1/1 SUPERRICOS Y EL VOTO
No sea de los primeros en llegar. La campaña es también una guerra interna sin cuartel. Una guerra que se vive por etapas entre los que rodean al candidato. Una guerra en la que constantemente se harán a un lado a quienes no sobrevivan a la competencia y sus intrigas. Poco a poco llegarán personas con más peso político o económico. Con más influencia que usted. Entonces harán a un lado a quienes no tengan esas fortalezas. Además, los que llegan primero, son los que cargan con la culpa de los primeros errores de campaña.

El candidato no es suyo. El hecho de que usted se la esté jugando con un candidato, no quiere decir que sea exclusivo de su persona y de su tiempo. Usted no puede sentir que el candidato es suyo. No puede pretender alejarlo de personas y grupos que el candidato necesita para ganar. Ni tratar que se pelee con quien usted trae pleito. Recuerde que sus conflictos no son los conflictos de él. Evite usar el nombre del candidato para sus pleitos personales.

No le crea todo al candidato. El candidato es un mendigo de votos.
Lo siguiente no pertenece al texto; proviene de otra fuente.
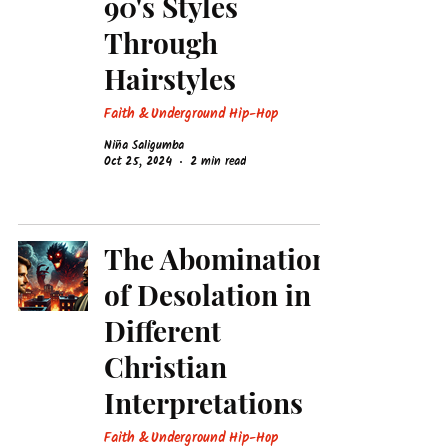
90's Styles
Through
Hairstyles
Faith & Underground Hip-Hop
Niña Saligumba
Oct 25, 2024
2 min read
The Abomination
of Desolation in
Different
Christian
Interpretations
Faith & Underground Hip-Hop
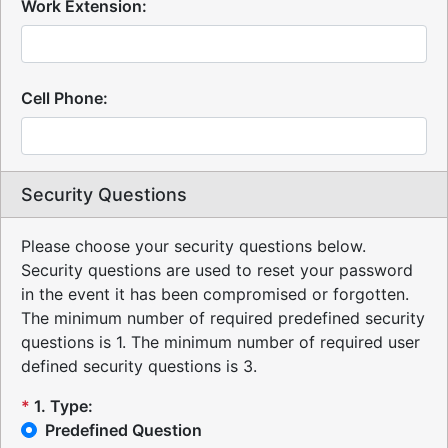
Work Extension:
Cell Phone:
Security Questions
Please choose your security questions below.
Security questions are used to reset your password
in the event it has been compromised or forgotten.
The minimum number of required predefined security
questions is 1.
The minimum number of required user
defined security questions is 3.
*
1
.
Type:
Predefined Question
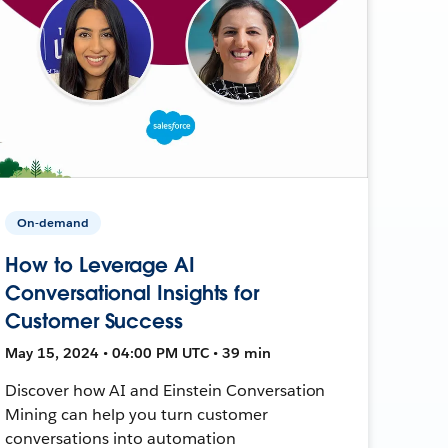
On-demand
How to Leverage AI
Conversational Insights for
Customer Success
May 15, 2024 • 04:00 PM UTC • 39 min
Discover how AI and Einstein Conversation
Mining can help you turn customer
conversations into automation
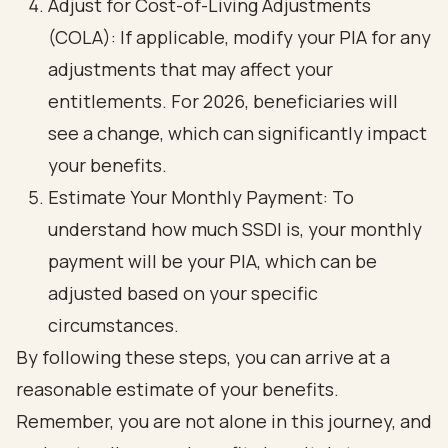
Adjust for Cost-of-Living Adjustments
(COLA): If applicable, modify your PIA for any
adjustments that may affect your
entitlements. For 2026, beneficiaries will
see a change, which can significantly impact
your benefits.
Estimate Your Monthly Payment: To
understand how much SSDI is, your monthly
payment will be your PIA, which can be
adjusted based on your specific
circumstances.
By following these steps, you can arrive at a
reasonable estimate of your benefits.
Remember, you are not alone in this journey, and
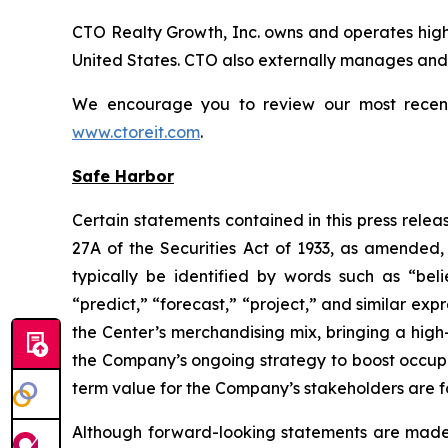
CTO Realty Growth, Inc. owns and operates high
United States. CTO also externally manages and o
We encourage you to review our most recent i
www.ctoreit.com
.
Safe Harbor
Certain statements contained in this press relea
27A of the Securities Act of 1933, as amended
typically be identified by words such as “belie
“predict,” “forecast,” “project,” and similar exp
the Center’s merchandising mix, bringing a high
the Company’s ongoing strategy to boost occup
term value for the Company’s stakeholders are 
Although forward-looking statements are made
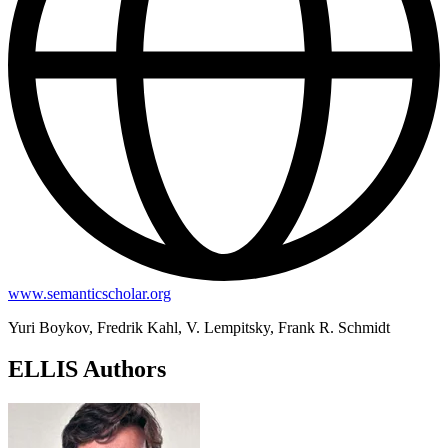
www.semanticscholar.org
Yuri Boykov, Fredrik Kahl, V. Lempitsky, Frank R. Schmidt
ELLIS Authors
Rogará por ellos y prometerá lo que tenga que prometer a los votantes, pero también a sus colaboradores. Es su trabajo y debe ser su habilidad. Sea consciente de ello. Usted debe aprender que en la política también se debe tener cierto escepticismo. Escepticismo en lo que usted ve, escucha y le prometen.
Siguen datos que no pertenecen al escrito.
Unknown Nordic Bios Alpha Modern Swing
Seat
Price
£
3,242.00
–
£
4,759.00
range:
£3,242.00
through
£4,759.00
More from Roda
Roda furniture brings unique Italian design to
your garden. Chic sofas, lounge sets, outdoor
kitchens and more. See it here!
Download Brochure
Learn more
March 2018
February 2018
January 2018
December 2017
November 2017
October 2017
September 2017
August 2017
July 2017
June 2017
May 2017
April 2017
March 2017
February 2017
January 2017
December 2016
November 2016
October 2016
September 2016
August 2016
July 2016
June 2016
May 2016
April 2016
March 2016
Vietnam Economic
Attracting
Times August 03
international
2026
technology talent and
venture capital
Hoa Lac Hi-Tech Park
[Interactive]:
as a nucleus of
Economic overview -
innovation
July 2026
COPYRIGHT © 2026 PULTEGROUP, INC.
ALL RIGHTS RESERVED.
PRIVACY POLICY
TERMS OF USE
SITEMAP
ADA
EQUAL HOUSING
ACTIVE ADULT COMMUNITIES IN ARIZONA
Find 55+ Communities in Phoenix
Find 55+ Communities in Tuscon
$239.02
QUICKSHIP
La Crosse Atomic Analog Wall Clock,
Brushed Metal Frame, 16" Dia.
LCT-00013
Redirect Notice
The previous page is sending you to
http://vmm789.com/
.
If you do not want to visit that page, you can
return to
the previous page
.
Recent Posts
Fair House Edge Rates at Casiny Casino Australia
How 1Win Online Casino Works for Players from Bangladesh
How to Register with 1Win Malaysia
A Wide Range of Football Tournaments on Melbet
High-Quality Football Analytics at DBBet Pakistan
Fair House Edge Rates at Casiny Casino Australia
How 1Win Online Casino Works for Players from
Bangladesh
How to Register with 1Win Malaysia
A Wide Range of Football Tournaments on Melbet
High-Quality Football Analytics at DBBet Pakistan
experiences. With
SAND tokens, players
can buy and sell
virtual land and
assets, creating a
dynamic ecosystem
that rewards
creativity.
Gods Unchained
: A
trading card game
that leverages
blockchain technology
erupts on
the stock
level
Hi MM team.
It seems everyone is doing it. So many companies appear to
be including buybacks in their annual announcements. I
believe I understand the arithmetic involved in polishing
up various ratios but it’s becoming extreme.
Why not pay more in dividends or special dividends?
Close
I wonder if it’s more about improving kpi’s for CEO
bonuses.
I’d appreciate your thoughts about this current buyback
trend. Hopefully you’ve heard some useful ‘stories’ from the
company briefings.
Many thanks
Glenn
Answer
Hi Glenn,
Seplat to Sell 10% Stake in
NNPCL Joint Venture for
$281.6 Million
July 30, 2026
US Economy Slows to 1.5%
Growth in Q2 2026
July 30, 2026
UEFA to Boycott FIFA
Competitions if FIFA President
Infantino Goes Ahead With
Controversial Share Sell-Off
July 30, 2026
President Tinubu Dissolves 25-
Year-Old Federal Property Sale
Las campañas desnudan. Sacan todas las fortalezas, pero, sobre todo, las debilidades de quienes participan. Recuerde que el candidato necesita a todos y no le dará la razón a nadie. No tiene tiempo de meterse en las pugnas internas de sus colaboradores. Hará como que no las ve. El candidato navegará entre los celos de unos contra otros en el afán de ganarse sus favores.

No se ilusione. No porque haya participado en una campaña tiene un boleto asegurado al gobierno, si es que su candidato gana. La campaña es una cosa y el gobierno otra. Pareciera lo mismo, pero no lo es. No se ilusione con un cargo porque se frustrará. Tenga claro esto: en cada campaña siempre hay una legión de personas decepcionadas. No sea una de ellas.

No se apasione. No se ande peleando con amigos ni familiares por un candidato. En política, los políticos arreglan sus cosas por conveniencia, porque es parte de su oficio. Usted no se tome las cosas personales. No se apasione más que el candidato. Una vez pasada la campaña, sus amigos, familiares y vecinos estarán ahí. Nadie le agradecerá mañana sus pleitos por un candidato.

Aprenda. Participar en una campaña es una escuela para entender la política. Si tiene oportunidad, participe: vale la pena. Pero sepa de antemano las reglas. Si llega al gobierno, bien. Pero si no llega, también. Como dice el refrán popular, “lo bailado nadie se lo quita”.